Seven Seasons in Aurukun

IMG_4326A year after I started work in Aurukun a book was published (2009) Called “The Seven Seasons in Aurukun”. It was written by a woman who’d been a young teacher for two years in Aurukun in 2004/5. It was the book I’d wanted to write, her experiences, her impressions. She didn’t try and explain the “Indigenous Situation”, wasn’t overly political, the book was highly personal. Just want I needed to read at that time, to see how another woman had survived in Aurukun. I’d been writing my own account in a journal with the thought that it would one day make an interesting read. She was a teacher, I was a nurse, both had very different jobs and relationships, but when I heard about her book I assumed I didn’t have anymore to add.
Sitting around the white plastic table in the kitchen of the clinic one morning, the nurses discussed this book.

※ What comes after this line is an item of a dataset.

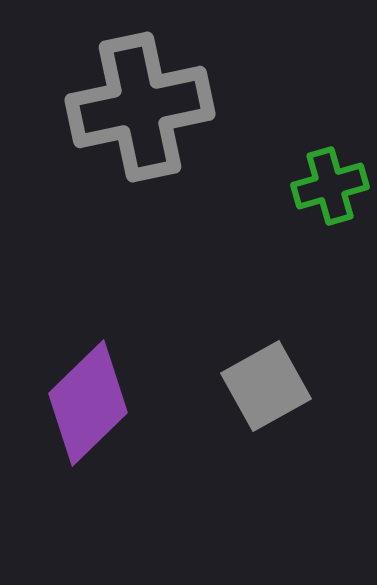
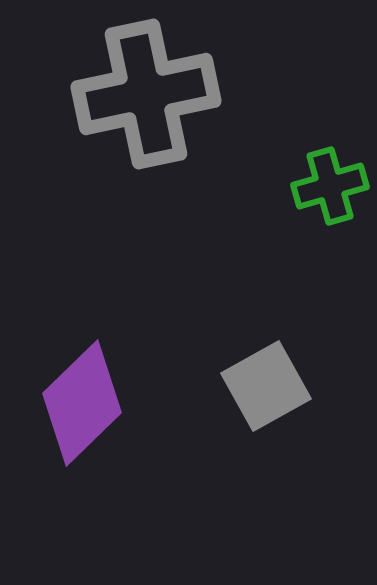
gray cross: moved 6 px right, 13 px up
purple diamond: moved 6 px left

A male nurse loudly stated his opinion that the book was “self-indulgent crap”. I cringed inwardly wondering how he’d judge anything I wrote in the future. It’s taken me a few years to realize someone is always going to say that about anyones memoir, and worse. It doesn’t matter, we all have a story within our one life and only we can express it.
I’m now on the third draft of my remote area nurse memoir and I hope I’m prepared for any opinion, comments and judgements when it’s published. Each story passed on adds to the wealth of human experience.

Journal keeping

I’ve written in a journal for years, not daily, but often. During the years I’ve worked as a remote area nurse I’ve jotted down thoughts, events, names and places. It helped with all the changes that were happening, to feel real and solid, the events able to be processed and not to disappear into nothingness.

Writer, Joan Didion, stated that notebook-keepers “are a different breed altogether, lonely and resistant rearrangers of things, anxious malcontents, children afflicted apparently at birth with some presentiment of loss.”

I wrote because I didn’t want to ever lose the experiences, because I never wanted to forget the names, because one day I knew I would want to read my own stories.

Magpie Goose Stew

Magpie Geese are large noisy birds that frequent the swamps of the Top end of Australia, especially during the wet season, when they nest and lay their eggs. They are a valuable source of food for Aboriginal people in those areas. The sky becomes filled with honking black and white flocks of birds and you know you’re soon going to come across cold camp fires when you’re out walking, with scattered feathers and bones around them. For me, they herald Christmas.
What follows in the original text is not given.